5. É certo que a decisão do Acórdão do STJ contém o termo ‘rejeição’, porém,
logo limitado e qualificado pela expressão ‘por inadmissibilidade’, a qual, como
evidencia o contexto do acórdão, radica na irrecorribilidade.
6. Portanto, o recurso foi rejeitado apenas porque é inadmissível, ou seja,
porque não pode ser admitido e por irrecorribilidade.
7. Na verdade, a fundamentação da decisão do acórdão do STJ toda ela se refere à
não admissibilidade do recurso por irrecorribilidade (parágrafos 2.° a 6.° de
fls. 8 do Acórdão do STJ), concluindo-se no parágrafo 6°: ‘ora dispõe a primeira
parte do n.° 2 do art.° 414.° do CPP que o recurso não é admitido quando a
decisão for irrecorrível!’, irrecorribilidade assente, para o caso dos autos, no
parágrafo 7.° e 8.° de fls. 8 do Acórdão: ‘cai pois o presente caso no âmbito de
aplicação daquela alínea, assim se afastando a regra geral do art.° 399.°
(recorribilidade).’
8. A alínea a que se refere o ultimo trecho do Acórdão transcrito é a alínea f)
do nº 1 do artigo 400º do CPP como se retira dos parágrafos 2º e 3º de fls. 8 do
Acórdão.
9. Parece, pois, à Reclamante, sem margem para dúvida, que o recurso para o STJ
não foi admitido com fundamento na irrecorribilidade da decisão, pelo que é
aplicável ao respectivo recurso para o Tribunal Constitucional a disposição do
n.° 2 do art.° 75.° da citada Lei 28/82, de 15.11.”
O Representante do Ministério Público neste Tribunal Constitucional
pronunciou-se no sentido da inadmissibilidade do recurso por a respectiva
questão de constitucionalidade não ter sido suscitada atempadamente, i.e.,
durante o processo.
Dispensados os vistos por se entender que a questão a resolver é simples, cumpre
apreciar e decidir.
II – Fundamentos
5. Compete ao Tribunal Constitucional, em sede de reclamação sobre não admissão
de recurso de constitucionalidade intentado interpor, mais do que apreciar a
correcção do despacho de não admissão do mesmo, verificar se se encontram
preenchidos os respectivos pressupostos. Com efeito, e como se escreveu no
Acórdão n.º 178/95, publicado no Diário da República, II Série, de 21 de Junho
de 1995, “destinam-se as reclamações sobre não admissão dos recursos intentados
para o Tribunal Constitucional a verificar a eventual preterição da devida
reapreciação, pelo Tribunal Constitucional, de uma questão de
constitucionalidade, em sede de recurso de constitucionalidade. Mais do que
apreciar a fundamentação do despacho de indeferimento do recurso, há, pois, que
verificar o preenchimento dos requisitos de recurso de constitucionalidade que
se pretendeu interpor.”
Vejamos, então, se se encontravam preenchidos os pressupostos do recurso de
constitucionalidade de forma a ajuizar se houve ou não, de facto, preterição de
conhecimento devido pelo Tribunal Constitucional da questão de
constitucionalidade controvertida.
6. O conhecimento de recurso interposto ao abrigo do artigo 70.º, n.º 1, alínea
b) da Lei do Tribunal Constitucional pressupõe a suscitação, pelo interessado,
de inconstitucionalidade de uma norma (ou segmento normativo) durante o
processo, constituindo tal norma o fundamento (ratio decidendi) da decisão
recorrida, bem como o prévio esgotamento dos recursos ordinários.

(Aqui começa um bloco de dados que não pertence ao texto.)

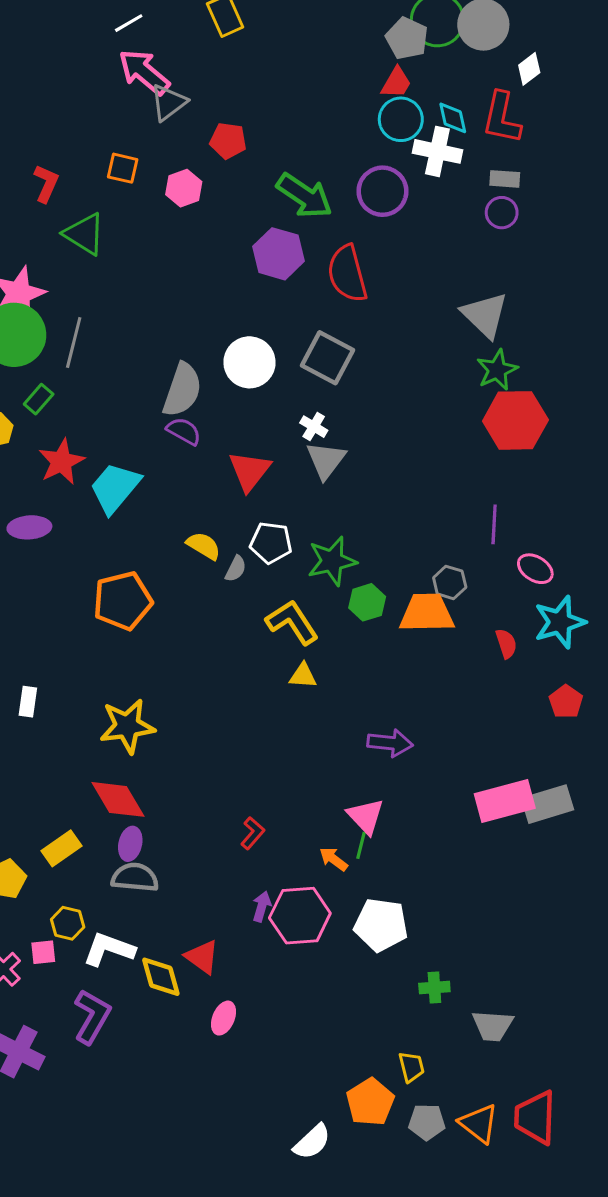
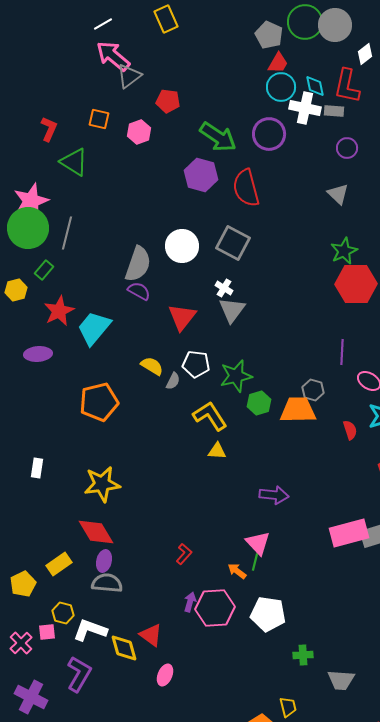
gray pentagon: (407, 38) -> (269, 35), moved
gray rectangle: (505, 179) -> (334, 111), moved
gray triangle: (485, 315) -> (338, 194), moved, size x0.7

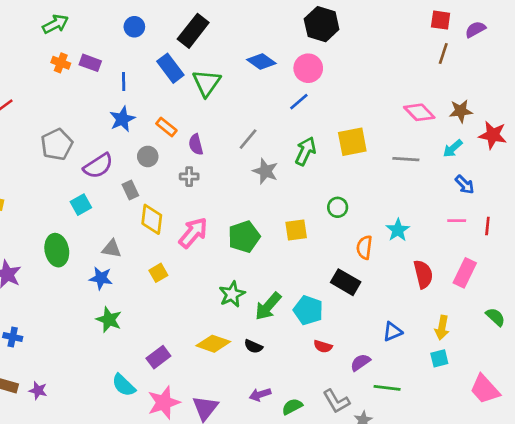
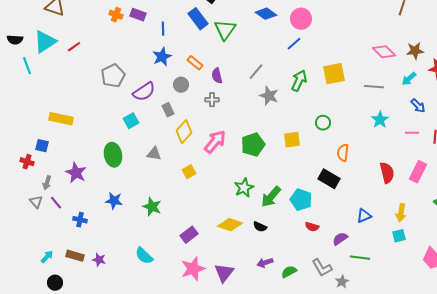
yellow diamond: (152, 219) -> (184, 132), turned 35
cyan star: (398, 230) -> (380, 120), moved
blue star: (101, 278) -> (114, 201), moved
cyan semicircle: (124, 385) -> (144, 256), moved

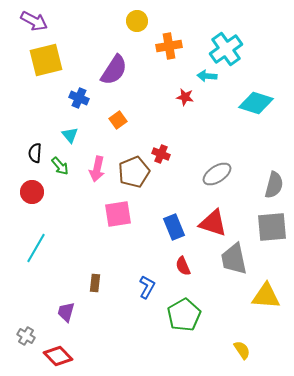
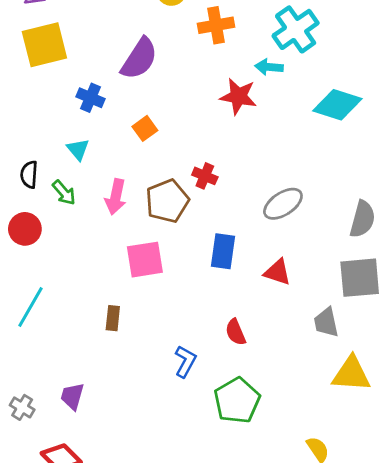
red star: (185, 97) -> (238, 96), size x1.5
red triangle: (213, 223) -> (277, 272), size x0.7
blue rectangle: (174, 227) -> (223, 251), moved, turned 30
gray trapezoid: (234, 259) -> (326, 322), moved, size x0.7
brown rectangle: (95, 283) -> (113, 318), moved
gray cross: (26, 336) -> (22, 407), moved

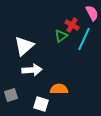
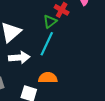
cyan line: (84, 39) -> (47, 44), moved

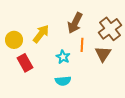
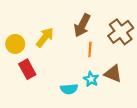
brown triangle: (103, 54) -> (113, 74), moved, turned -42
cyan star: (63, 57) -> (91, 79), moved

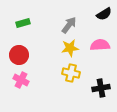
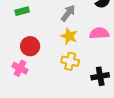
yellow star: (70, 48) -> (69, 36), turned 30
red circle: (19, 55) -> (30, 46), moved

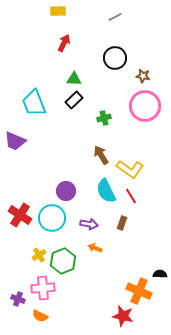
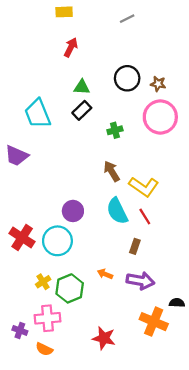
black circle: (115, 58) -> (127, 78), moved
purple arrow: (89, 224) -> (140, 281), moved, size x1.4
red star: (123, 316) -> (104, 338), moved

Intenta a Reclamante ver apreciada a constitucionalidade do artigo 420.º, n.º 1
do Código de Processo Penal. É essa a norma que surge identificada no
requerimento de interposição do recurso de constitucionalidade o qual, de acordo
com o tem vindo a ser ampla e reiteradamente sustentado pelo Tribunal
Constitucional, define o objecto do recurso, não sendo possível, posteriormente,
proceder-se à ampliação do mesmo em sede de alegações (vejam-se, por exemplo, os
Acórdãos n.ºs 89/2004 e 512/2006 e, publicados, respectivamente, no Diário da
República, II Série, de 1 de Abril de 2004 e 23 de Fevereiro de 2007, e 286/2000
e 645/2004, ambos inéditos, disponíveis em www.tribunalconstitucional.pt).
Fixado o âmbito do recurso de constitucionalidade nos termos do requerimento de
interposição do mesmo, e face ao teor da decisão que se pretende impugnar,
verifica-se, no entanto, que a questão suscitada pela ora Reclamante não
contende com o fundamento daquela.
Como resulta claramente da argumentação expendida no requerimento de
interposição do recurso, o que a Reclamante pretendeu impugnar foi a
interpretação efectuada pelo Tribunal a quo do artigo 400.º, n.º 1, alínea f) do
Código de Processo Penal, no sentido de considerar o Acórdão da Relação que
rejeitou o recurso por manifesta improcedência como confirmatório da decisão
proferida em 1.ª instância o que implica, por conseguinte, a irrecorribilidade
de tal decisão nos termos daquele preceito, por verificação da “dupla conforme”.
Ora, como se referiu, para que se possa conhecer do recurso de
constitucionalidade previsto na citada alínea b) do n.º 1 do artigo 70.º, é
necessário que a norma ou normas indicadas na formulação da questão de
constitucionalidade tenham sido aplicadas como ratio decidendi pela decisão
recorrida. Atendendo ao carácter instrumental do recurso de fiscalização
concreta da constitucionalidade, o Tribunal Constitucional só pode conhecer de
questões de constitucionalidade cuja apreciação se revista de utilidade ou
efeito prático no caso concreto.
O fundamento da decisão do Supremo Tribunal de Justiça que a Reclamante pretende
atacar mercê do recurso interposto, reside, no entanto, na interpretação
efectuada por aquele Tribunal do artigo 400.º, n.º 1, alínea f) e não no artigo
420.º, n.º 1 do mesmo Código de Processo Penal.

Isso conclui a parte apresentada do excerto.